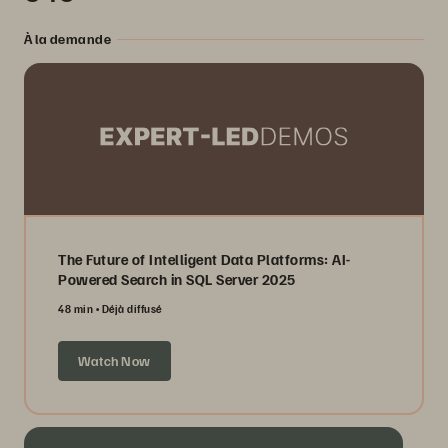
À la demande
The Future of Intelligent Data Platforms: AI-
Powered Search in SQL Server 2025
48 min
Déjà diffusé
Watch Now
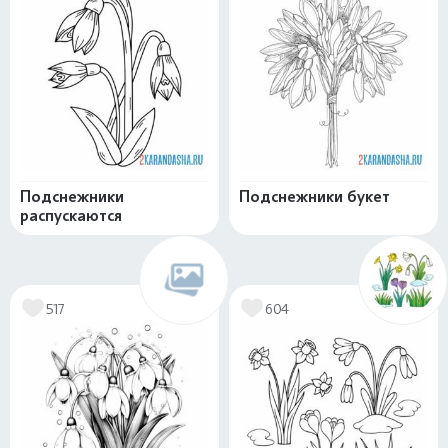
Подснежники
Подснежники букет
распускаются
517
604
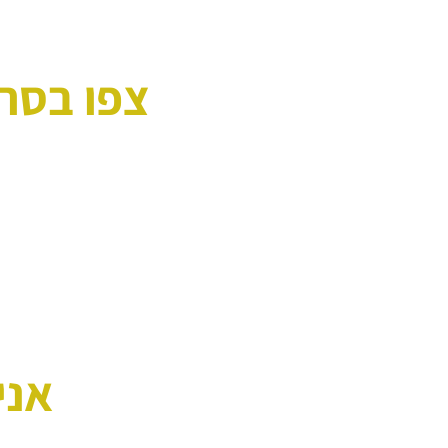
צפו בסרט
אני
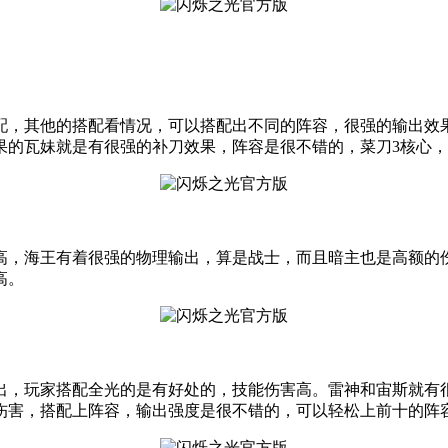
配，其他的搭配看情况，可以搭配出不同的阵容，很强的输出效
果的瓦妹就是有很强的补刀效果，阵容是很不错的，菜刀3核心
高，海王有着很强的物理输出，算是战士，而且暗主也是高额的
高。
出，玩家搭配全光的是有好处的，技能伤害高。雷神和宙斯就有
伤害，搭配上阵容，输出强度是很不错的，可以轻松上前十的阵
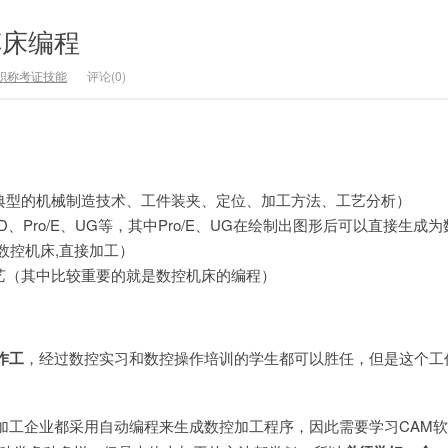
车床编程
职称考证技能
评论(0)
的典型的机械制造技术、工件装夹、定位、加工方法、工艺分析）
AD、Pro/E、UG等，其中Pro/E、UG在绘制出图形后可以直接生成
数控机床,直接加工）
工艺（其中比较重要的就是数控机床的编程）
作工
，经过数控实习和数控操作培训的学生都可以胜任，但是这个工
加工企业都采用自动编程来生成数控加工程序，因此需要学习CAM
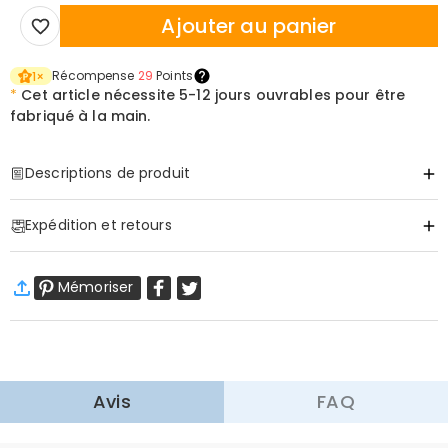
Ajouter au panier
Récompense
29
Points
1
×
*
Cet article nécessite
5-12 jours ouvrables pour être
fabriqué à la main.
Descriptions de produit
Item#
:
DRHF3164
Expédition et retours
Informations de base
Matériau
:
Acrylique
·
Livraison gratuite
Épaisseur (cm)
:
1.4
Mémoriser
Livraison standard
:
9-18
Jours ouvrables
$13.99 (Commandes < $69.00)
Gratuit (Commandes > $69.00)
Livraison express
:
5-8
Jours ouvrables
$25.99 (Commandes < $169.00)
Gratuit (Commandes > $169.00)
En savoir plus
Avis
FAQ
·
Retour dans les 60 jours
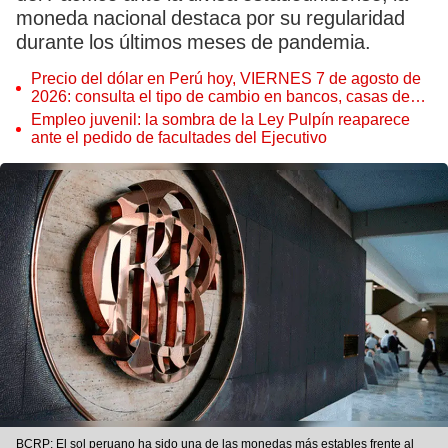
moneda nacional destaca por su regularidad
durante los últimos meses de pandemia.
Precio del dólar en Perú hoy, VIERNES 7 de agosto de
2026: consulta el tipo de cambio en bancos, casas de
cambio y plataformas digitales
Empleo juvenil: la sombra de la Ley Pulpín reaparece
ante el pedido de facultades del Ejecutivo
BCRP: El sol peruano ha sido una de las monedas más estables frente al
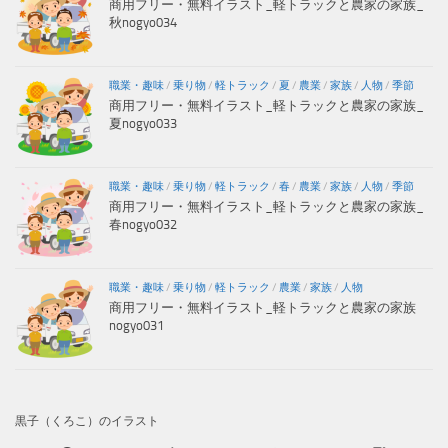
商用フリー・無料イラスト_軽トラックと農家の家族_
秋nogyo034
職業・趣味
/
乗り物
/
軽トラック
/
夏
/
農業
/
家族
/
人物
/
季節
商用フリー・無料イラスト_軽トラックと農家の家族_
夏nogyo033
職業・趣味
/
乗り物
/
軽トラック
/
春
/
農業
/
家族
/
人物
/
季節
商用フリー・無料イラスト_軽トラックと農家の家族_
春nogyo032
職業・趣味
/
乗り物
/
軽トラック
/
農業
/
家族
/
人物
商用フリー・無料イラスト_軽トラックと農家の家族
nogyo031
黒子（くろこ）のイラスト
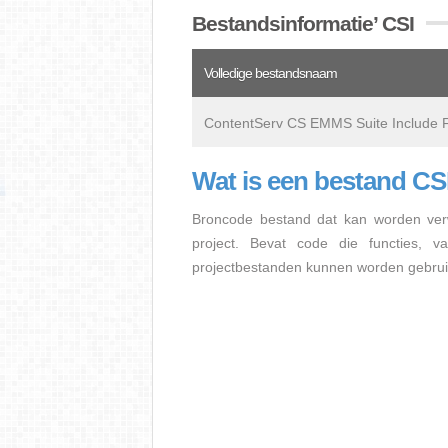
Bestandsinformatie’ CSI
Volledige bestandsnaam
ContentServ CS EMMS Suite Include 
Wat is een bestand CS
Broncode bestand dat kan worden ver
project. Bevat code die functies, 
projectbestanden kunnen worden gebrui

--- YOUR OBJECTIVE ---
In the material above, how many lines have the word "worden"? Give that number and nothing else.

--- RESPONSE TO THIS EXERCISE ---
2